In chapter 12, Keynes focuses on the role of long-term expectations in the determination of prospective yield. The entrepreneur has short-term expectations about their current stock of capital equipment and vague long-term expectations about how these factors may change in the future, and jointly these expectations constitute prospective yield. The relation between prospective yield (which is an estimation in nature) and supply cost determines the marginal efficiency of capital. This relation between the marginal efficiency of capital the interest rate determines the rate of investment.

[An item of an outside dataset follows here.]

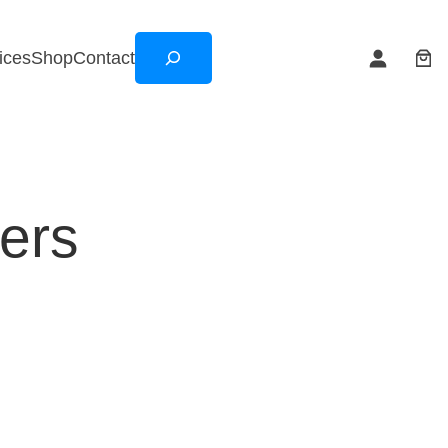
Search
ices
Shop
Contact
ers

Throughout this chapter, Keynes makes various points about the role of long-term expectations within the above context:
- that the level of confidence of our long-term expectations plays a significant role in influencing market sentiment (see Chapter 12, Section II);
- that, over the course of recent history, enterprise has seen increasing levels of investment from people uninvolved in the enterprise itself, which means that said remote investors are less experientially equipped to assess the value of these enterprises (see Chapter 12, Section III);
- that our convention, of grounding long-term expectations in the assumption that the current status quo will more or less hold its course, at once afford individual investors relatively stable context to adjust their investments, but also contributes to our inability to systematically forecast how marginal efficiency of capital will develop over time (see Chapter 12, Section IV);
- that our long-term expectations are highly variable and unstable due to factors like investors not having requisite experience to value their investments, memetic booms and busts which swing market value wildly around a reasonable value assessment, other ephemeral circumstantial phenomena which impact investor sentiment;
- the predominant influence of speculators on the market as opposed to reasonable investors assessing prospective yield, and the sentiment of the lending institutions which fund speculators (see Chapter 12, Section V);
- that increases in liquidity in investment markets, due to mechanisms like public stock exchanges, tend to be accompanied by an increasing prevalence of speculators focused on predicting market sentiment rather than reasonably assessing long-term prospective yield (see Chapter 12, Section VI);
- and finally that our economic agency is not purely based on reasoned calculations, but also whims, emotions, and perceived market/social sentiment.
All of this goes to show that our ability to assess prospective yield based on short-term and long-term expectations is subject to an immense amount of randomness, and that on a collective level, due to the high liquidity of investment markets, this arguably enables an assessment vacuum to be filled by speculators who are ultimately concerned with predicting (if not manipulating) market sentiment, in lieu of a more substantial manner of deriving profits.